- _WHAT YOU HAVE TO DO_:
Of all the lines in the records below, copy only those that contain the string "アクセスガイド".

--

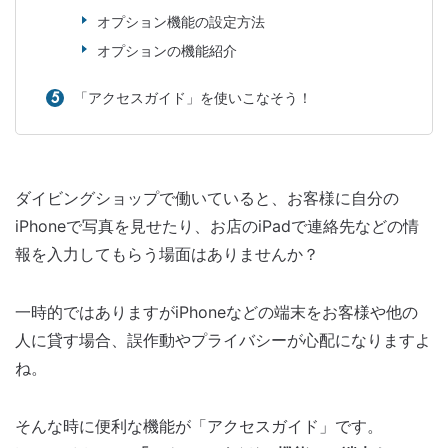
オプション機能の設定方法
オプションの機能紹介
「アクセスガイド」を使いこなそう！
ダイビングショップで働いていると、お客様に自分の
iPhoneで写真を見せたり、お店のiPadで連絡先などの情
報を入力してもらう場面はありませんか？
一時的ではありますがiPhoneなどの端末をお客様や他の
人に貸す場合、誤作動やプライバシーが心配になりますよ
ね。
そんな時に便利な機能が「アクセスガイド」です。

--

- _SOLUTION TO THE EXERCISE_:
「アクセスガイド」を使いこなそう！
そんな時に便利な機能が「アクセスガイド」です。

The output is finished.